Adaptogenic Herbal Tea
Here’s my favorite recipe for adaptogenic herbal tea for when you really, really need something grounding and calming.
Adaptogens are those particularly powerful herbs that help the body and mind adapt to a variety of stressors. I’ve found that this tea blend is really effective in soothing the nervous system. Combine in a tea pot and steep in hot water for 5-10 minutes, or as needed:
- tulsi (holy basil)
- oat straw
You’ll figure out proportions that you like over time. You can start with a teaspoon each of oat straw, Ashwagandha and Shatavari, and a tablespoon each of nettle and tulsi (unless you’re using whole dried leaves, in which case think of half a handful) per pot.
Six Calming Homegrown Herbal Teas
Gentle yet potent, chamomile is the ultimate bedtime tea. Its tiny, fragile flowers have properties that support the nervous and digestive systems. Long beloved by herbalists, chamomile is anti-inflammatory and has been used to treat colic, tension and muscle spasms. But it’s also the plant to turn to when you want a good night’s sleep. Sipped right before bedtime, chamomile tea is calming, eases stress, and promotes sleep. You can also prepare an herbal “tea” for your whole body by adding chamomile flowers to a warm bath.
Mints are refreshing and uplifting. So why is spearmint on this list of relaxing herbs? As it turns out, it’s an herb that has the capacity to both energize and calm down, depending on what the body needs. “It is a mild stimulant but also has relaxing properties, and so it’s perfect for blends for strengthening the nervous system, both calming and energizing at the same time,” writes Rosemary Gladstar in Medicinal Herbs: A Beginner’s Guide. Milder and sweeter than peppermint, spearmint is a good herb for children, too.
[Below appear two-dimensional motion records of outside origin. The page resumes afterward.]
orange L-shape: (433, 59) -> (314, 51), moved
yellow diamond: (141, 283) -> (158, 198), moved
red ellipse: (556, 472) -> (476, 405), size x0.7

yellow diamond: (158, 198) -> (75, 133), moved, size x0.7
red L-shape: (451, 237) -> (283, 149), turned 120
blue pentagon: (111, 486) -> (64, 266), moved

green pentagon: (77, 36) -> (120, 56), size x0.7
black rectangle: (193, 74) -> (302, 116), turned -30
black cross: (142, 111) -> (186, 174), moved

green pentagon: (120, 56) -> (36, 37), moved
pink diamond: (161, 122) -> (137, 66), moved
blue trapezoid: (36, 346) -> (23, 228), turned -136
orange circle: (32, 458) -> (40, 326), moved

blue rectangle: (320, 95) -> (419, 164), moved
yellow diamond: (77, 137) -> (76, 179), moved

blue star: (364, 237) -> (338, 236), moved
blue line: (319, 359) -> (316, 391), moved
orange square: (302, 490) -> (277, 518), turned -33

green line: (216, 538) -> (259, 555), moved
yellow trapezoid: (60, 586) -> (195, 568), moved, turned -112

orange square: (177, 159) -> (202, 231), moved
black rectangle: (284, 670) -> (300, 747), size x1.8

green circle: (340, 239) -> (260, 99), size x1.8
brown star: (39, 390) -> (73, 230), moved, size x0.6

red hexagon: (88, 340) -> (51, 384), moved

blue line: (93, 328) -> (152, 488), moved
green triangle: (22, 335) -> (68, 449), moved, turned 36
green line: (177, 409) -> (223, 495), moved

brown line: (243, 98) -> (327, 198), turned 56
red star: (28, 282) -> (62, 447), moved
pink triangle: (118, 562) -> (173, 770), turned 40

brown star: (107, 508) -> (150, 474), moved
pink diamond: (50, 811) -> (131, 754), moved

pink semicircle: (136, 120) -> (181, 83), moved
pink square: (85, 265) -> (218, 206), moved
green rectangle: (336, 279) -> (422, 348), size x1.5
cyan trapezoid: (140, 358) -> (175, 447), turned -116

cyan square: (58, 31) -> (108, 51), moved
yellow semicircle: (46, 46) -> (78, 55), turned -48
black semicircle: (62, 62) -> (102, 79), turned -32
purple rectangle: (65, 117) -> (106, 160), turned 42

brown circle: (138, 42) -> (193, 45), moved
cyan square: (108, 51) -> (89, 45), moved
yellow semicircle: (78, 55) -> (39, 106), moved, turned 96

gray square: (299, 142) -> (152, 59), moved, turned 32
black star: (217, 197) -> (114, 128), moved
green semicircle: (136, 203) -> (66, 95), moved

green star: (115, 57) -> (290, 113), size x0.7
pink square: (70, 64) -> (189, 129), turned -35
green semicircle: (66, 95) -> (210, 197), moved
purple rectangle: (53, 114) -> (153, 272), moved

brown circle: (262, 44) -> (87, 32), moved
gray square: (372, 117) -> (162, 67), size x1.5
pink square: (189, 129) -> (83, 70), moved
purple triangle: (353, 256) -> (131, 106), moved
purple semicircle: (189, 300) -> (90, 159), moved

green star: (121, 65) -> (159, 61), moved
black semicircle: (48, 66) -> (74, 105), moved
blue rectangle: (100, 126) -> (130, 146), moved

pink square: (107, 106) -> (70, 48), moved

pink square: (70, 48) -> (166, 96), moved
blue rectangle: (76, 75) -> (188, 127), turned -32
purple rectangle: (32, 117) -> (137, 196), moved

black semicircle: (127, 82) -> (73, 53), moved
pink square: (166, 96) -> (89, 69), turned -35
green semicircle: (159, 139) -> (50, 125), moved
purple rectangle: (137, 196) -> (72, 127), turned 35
This is my favorite everyday tea. I love bright, citrusy scents, and lemon balm brings that into both my garden and my teas. If you crush one of those leaves with your fingers, you can immediately smell the uplifting fragrance of a fresh lemon. The volatile oils that give lemon balm this scent – citral and citronellal – happen to be calming to the nervous and digestive systems. Lemon balm has been used since medieval times to treat depression and anxiety. The plant is also is packed with polyphenols, which give it antiviral and antibacterial properties.
Some people find lemon balm too mild on its own, but they find that it makes a good base for tea blends, allowing stronger flavors such as mint, tulsi, or the nectary sweetness of red clover really shine.
You may be familiar with the heavenly aromatic lavender being used in essential oils or eye-pillows filled with lavender blossoms. But did you know that lavender can also be used for tea? Rather than brew an entire cup of straight lavender tea, I find it better to simply add a few lavender buds into a tea blend to promote relaxation.
Anise hyssop is another wonderfully aromatic herb. Although it belongs to the mint family, the soft leaves carry a distinct anise scent. You can use both the leaves and the tiny flowers in tea. Many people find the aroma of anise uplifting, and some Native American peoples used anise hyssop to treat depression.
Tulsi, or holy basil, is a true power plant. It’s native to India, where I’ve seen it potted in front of doorways, bringing good energies into the house. In Indian Ayurvedic medicine, tulsi is called “the Queen of Herbs.” As an adaptogenic herb, it reduces stress and increases energy, helping both the body and the mind to ward off many kinds of stressors.
Tulsi is the tea of choice whenever you feel depleted or anxious: it restores vitality and vigor, and sooths the nervous system. It also has numerous other medicinal qualities, supporting respiratory health and relieving fever and headaches.